Composer Roque Banos didn't use an overly large orchestra, proving another point I've noticed over the years: the smaller the orchestra, the richer and more colorful the orchestration. A brilliant and most listenable score, a gem.
Every serious film music fan should have this CD, honestly.
Yes, Stefan, but you can't fail to notice that most composers today are not up to the standards of decades or even centuries ago reg. orchestration, and when they get the memo from the producer, "Just make it sound BIG!", most times they do just that. Composers using smaller ensembles tend to get a little more freedom from their directors because also the film projects tend to be more "refined" or arthouse-like than your average Bruckheimer extravaganza, so the music also calls for more "refinement".
So somehow smaller projects and musical refinement seem to go hand in hand to a degree, don't you think? (of course there are exceptions both ways!)

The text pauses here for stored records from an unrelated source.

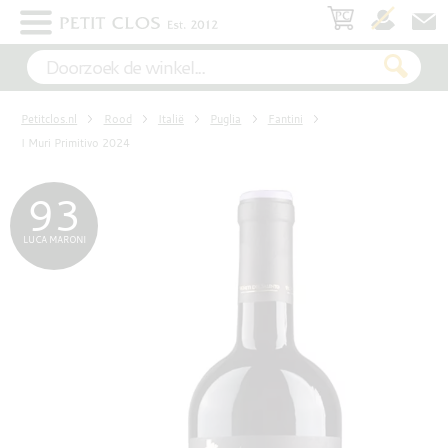
×
WIT
Petitclos.nl
Rood
Italië
Puglia
Fantini
ROSÉ
I Muri Primitivo 2024
93
ROOD
LUCA MARONI
MOUSSEREND
DESSERT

That is probably why people like Gabriel Yared don't get assigned to ARMAGEDDON 2 (or they refuse in the first place!). Writing for 120 players AND make it rich and varied in orchestration is scarce these days (and looking at the TROY disaster just seems to prove my point - it's apparently not even wanted on the REALLY big screen). I've heard many a 120 player score with very little orchestrational refinement, but seldom a 40 or 50 player one that didn't have at least some of it.
Just listening to the 'Orpheus Chamber orchestra' playing the music of Stravinsky. Stravinsky is no loser but the music doesn't sound big. A smaller orchestra sounds ... smaller, no matter who the composer is.
-------------------- Alex Cremers - looking forward to see and hear 'The Machinist'.